__Your instructions__. Exact transcription with no images: write out all of the entries below.

####################

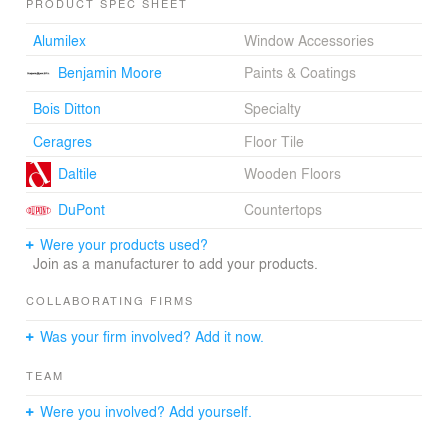
PRODUCT SPEC SHEET
the dining table, uniting the preparation and eating
spaces. Two pivoting glass doors close off the entry
Alumilex
Window Accessories
creating a winter vestibule. The immense stone fireplace
Benjamin Moore
Paints & Coatings
was conserved and restored. It’s textured materiality
contrasts with the purity of the new elements.
Bois Ditton
Specialty
The exterior of the house was restored and repainted
Ceragres
Floor Tile
and the windows were replaced. A contemporary dormer
Daltile
Wooden Floors
was added to the roof of the house containing the two
second floor bathrooms. The limited pallet of simple and
DuPont
Countertops
bright materials unites this home.
Were your products used?
Join as a manufacturer to add your products.
COLLABORATING FIRMS
Was your firm involved? Add it now.
TEAM
Were you involved? Add yourself.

####################

__Result__.
PRODUCT SPEC SHEET
the dining table, uniting the preparation and eating
spaces. Two pivoting glass doors close off the entry
Alumilex
Window Accessories
creating a winter vestibule. The immense stone fireplace
Benjamin Moore
Paints & Coatings
was conserved and restored. It’s textured materiality
contrasts with the purity of the new elements.
Bois Ditton
Specialty
The exterior of the house was restored and repainted
Ceragres
Floor Tile
and the windows were replaced. A contemporary dormer
Daltile
Wooden Floors
was added to the roof of the house containing the two
second floor bathrooms. The limited pallet of simple and
DuPont
Countertops
bright materials unites this home.
Were your products used?
Join as a manufacturer to add your products.
COLLABORATING FIRMS
Was your firm involved? Add it now.
TEAM
Were you involved? Add yourself.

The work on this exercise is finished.